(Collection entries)
==================================================

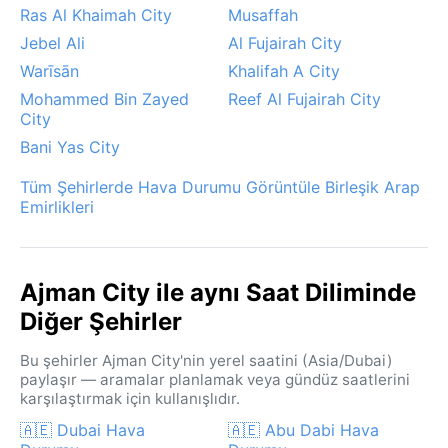
riski yaratabilir. Genel olarak Ajman, yılın büyük
Ras Al Khaimah City
Musaffah
bölümünde güneşli ve kurak bir iklim sunar.
Jebel Ali
Al Fujairah City
Warīsān
Khalifah A City
Mohammed Bin Zayed
Reef Al Fujairah City
City
Bani Yas City
Tüm Şehirlerde Hava Durumu Görüntüle Birleşik Arap
Emirlikleri
Ajman City ile aynı Saat Diliminde
Diğer Şehirler
Bu şehirler Ajman City'nin yerel saatini (Asia/Dubai)
paylaşır — aramalar planlamak veya gündüz saatlerini
karşılaştırmak için kullanışlıdır.
🇦🇪 Dubai Hava
🇦🇪 Abu Dabi Hava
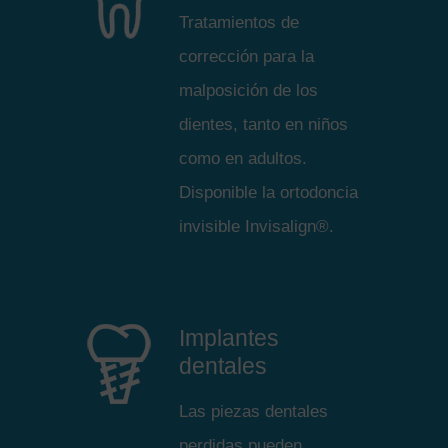
Tratamientos de
corrección para la
malposición de los
dientes, tanto en niños
como en adultos.
Disponible la ortodoncia
invisible Invisalign®.
Implantes
dentales
Las piezas dentales
perdidas pueden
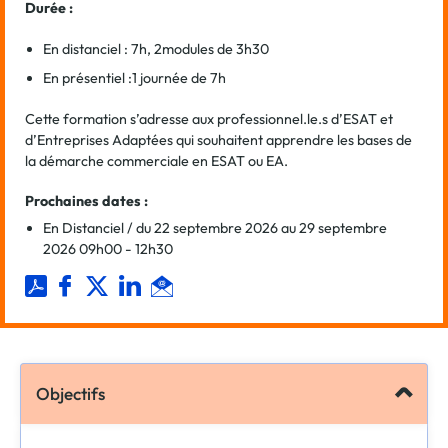
Durée :
En distanciel : 7h, 2modules de 3h30
En présentiel :1 journée de 7h
Cette formation s’adresse aux professionnel.le.s d’ESAT et
d’Entreprises Adaptées qui souhaitent apprendre les bases de
la démarche commerciale en ESAT ou EA.
Prochaines dates :
En Distanciel / du 22 septembre 2026 au 29 septembre
2026 09h00 - 12h30
Objectifs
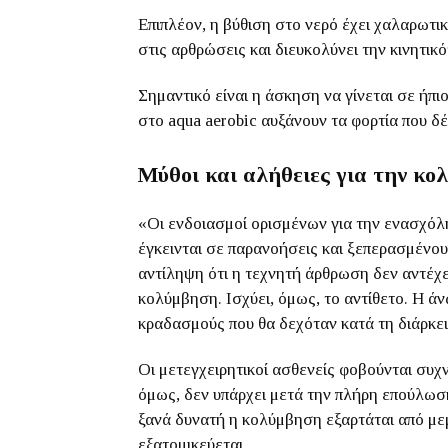
Επιπλέον, η βύθιση στο νερό έχει χαλαρωτικ
στις αρθρώσεις και διευκολύνει την κινητικό
Σημαντικό είναι η άσκηση να γίνεται σε ήπ
στο aqua aerobic αυξάνουν τα φορτία που δ
Μύθοι και αλήθειες για την κ
«Οι ενδοιασμοί ορισμένων για την ενασχόλ
έγκεινται σε παρανοήσεις και ξεπερασμένου
αντίληψη ότι η τεχνητή άρθρωση δεν αντέχε
κολύμβηση. Ισχύει, όμως, το αντίθετο. Η άν
κραδασμούς που θα δεχόταν κατά τη διάρκ
Οι μετεγχειρητικοί ασθενείς φοβούνται συχ
όμως, δεν υπάρχει μετά την πλήρη επούλωσή
ξανά δυνατή η κολύμβηση εξαρτάται από μεμ
εξατομικεύεται.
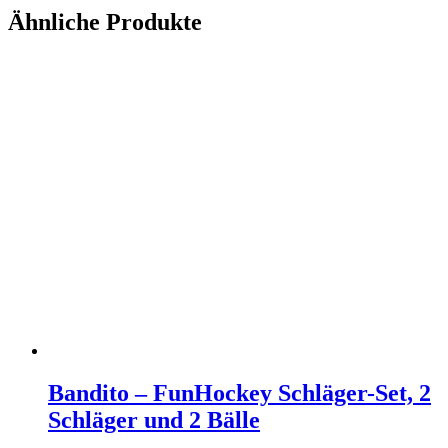
Ähnliche Produkte
Bandito – FunHockey Schläger-Set, 2
Schläger und 2 Bälle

==================================================

*What you need to do:*
What you return must be the lines above that run from the line with "bölümünde güneşli ve kurak bir iklim sunar." to the line with "paylaşır — aramalar", inclusive, each copied exactly.

*Solution for this problem:*
bölümünde güneşli ve kurak bir iklim sunar.
Jebel Ali
Al Fujairah City
Warīsān
Khalifah A City
Mohammed Bin Zayed
Reef Al Fujairah City
City
Bani Yas City
Tüm Şehirlerde Hava Durumu Görüntüle Birleşik Arap
Emirlikleri
Ajman City ile aynı Saat Diliminde
Diğer Şehirler
Bu şehirler Ajman City'nin yerel saatini (Asia/Dubai)
paylaşır — aramalar planlamak veya gündüz saatlerini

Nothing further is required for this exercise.